● **Problem to solve**:
Transcribe every entry that follows exactly, omitting all pictures.

● **Source data**:

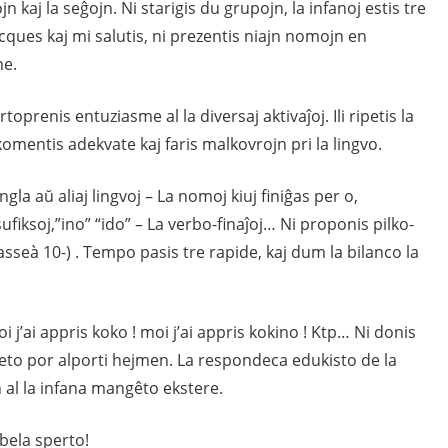
jn kaj la seĝojn. Ni starigis du grupojn, la infanoj estis tre
cques kaj mi salutis, ni prezentis niajn nomojn en
me.
artoprenis entuziasme al la diversaj aktivaĵoj. Ili ripetis la
i komentis adekvate kaj faris malkovrojn pri la lingvo.
gla aŭ aliaj lingvoj – La nomoj kiuj finiĝas per o,
sufiksoj,”ino” “ido” – La verbo-finaĵoj… Ni proponis pilko-
asseà 10-) . Tempo pasis tre rapide, kaj dum la bilanco la
oi j’ai appris koko ! moi j’ai appris kokino ! Ktp… Ni donis
eto por alporti hejmen. La respondeca edukisto de la
in al la infana mangêto ekstere.
 bela sperto!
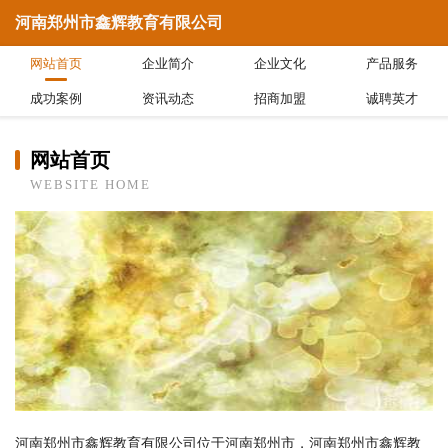
河南郑州市鑫辉教育有限公司
网站首页
企业简介
企业文化
产品服务
成功案例
资讯动态
招商加盟
诚聘英才
网站首页
WEBSITE HOME
河南郑州市鑫辉教育有限公司位于河南郑州市，河南郑州市鑫辉教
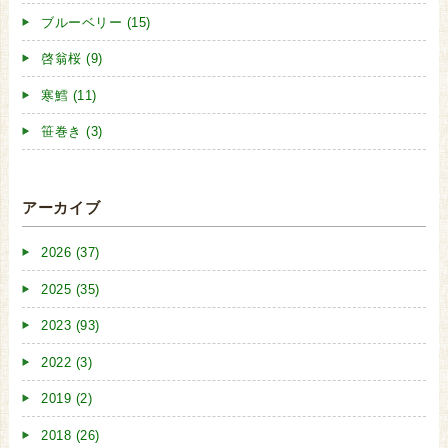
ブルーベリー (15)
啓翁桜 (9)
寒鱈 (11)
笹巻き (3)
アーカイブ
2026 (37)
2025 (35)
2023 (93)
2022 (3)
2019 (2)
2018 (26)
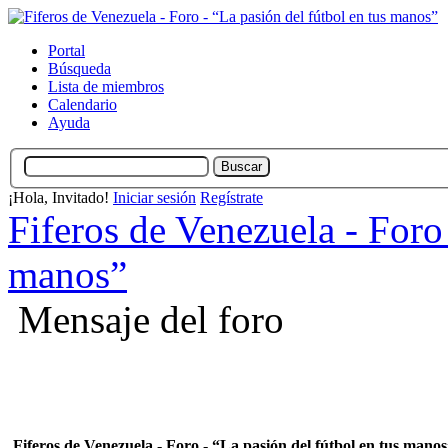
Portal
Búsqueda
Lista de miembros
Calendario
Ayuda
¡Hola, Invitado!
Iniciar sesión
Regístrate
Fiferos de Venezuela - Foro 
manos”
Mensaje del foro
Fiferos de Venezuela - Foro - “La pasión del fútbol en tus mano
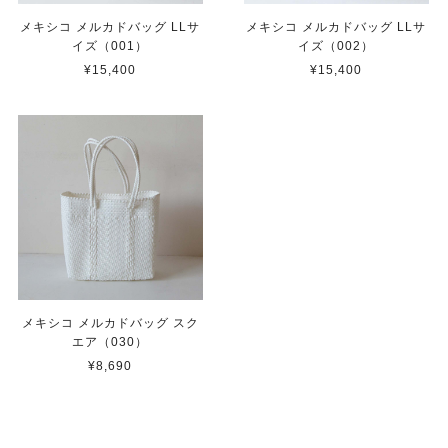
メキシコ メルカドバッグ LLサ
メキシコ メルカドバッグ LLサ
イズ（001）
イズ（002）
¥15,400
¥15,400
メキシコ メルカドバッグ スク
エア（030）
¥8,690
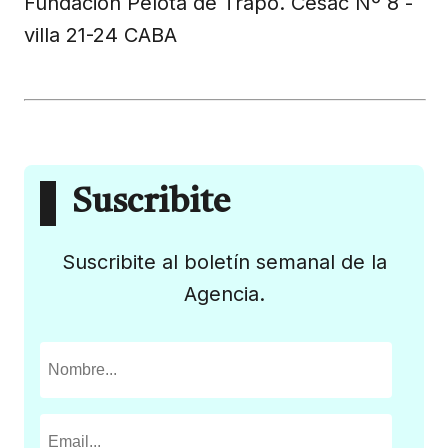
Fundación Pelota de Trapo. Cesac Nº 8 -
villa 21-24 CABA
Suscribite
Suscribite al boletín semanal de la
Agencia.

● **Output of the task**:
jn kaj la seĝojn. Ni starigis du grupojn, la infanoj estis tre
cques kaj mi salutis, ni prezentis niajn nomojn en
me.
artoprenis entuziasme al la diversaj aktivaĵoj. Ili ripetis la
i komentis adekvate kaj faris malkovrojn pri la lingvo.
gla aŭ aliaj lingvoj – La nomoj kiuj finiĝas per o,
sufiksoj,”ino” “ido” – La verbo-finaĵoj… Ni proponis pilko-
asseà 10-) . Tempo pasis tre rapide, kaj dum la bilanco la
oi j’ai appris koko ! moi j’ai appris kokino ! Ktp… Ni donis
eto por alporti hejmen. La respondeca edukisto de la
in al la infana mangêto ekstere.
 bela sperto!
河南郑州市鑫辉教育有限公司
网站首页
企业简介
企业文化
产品服务
成功案例
资讯动态
招商加盟
诚聘英才
网站首页
WEBSITE HOME
河南郑州市鑫辉教育有限公司位于河南郑州市，河南郑州市鑫辉教
ブルーベリー (15)
啓翁桜 (9)
寒鱈 (11)
笹巻き (3)
アーカイブ
2026 (37)
2025 (35)
2023 (93)
2022 (3)
2019 (2)
2018 (26)
Portal
Búsqueda
Lista de miembros
Calendario
Ayuda
¡Hola, Invitado!
Iniciar sesión
Regístrate
Fiferos de Venezuela - Foro 
manos”
Mensaje del foro
Fiferos de Venezuela - Foro - “La pasión del fútbol en tus mano
メキシコ メルカドバッグ LLサ
メキシコ メルカドバッグ LLサ
イズ（001）
イズ（002）
¥15,400
¥15,400
メキシコ メルカドバッグ スク
エア（030）
¥8,690
Fundación Pelota de Trapo. Cesac Nº 8 -
villa 21-24 CABA
Suscribite
Suscribite al boletín semanal de la
Agencia.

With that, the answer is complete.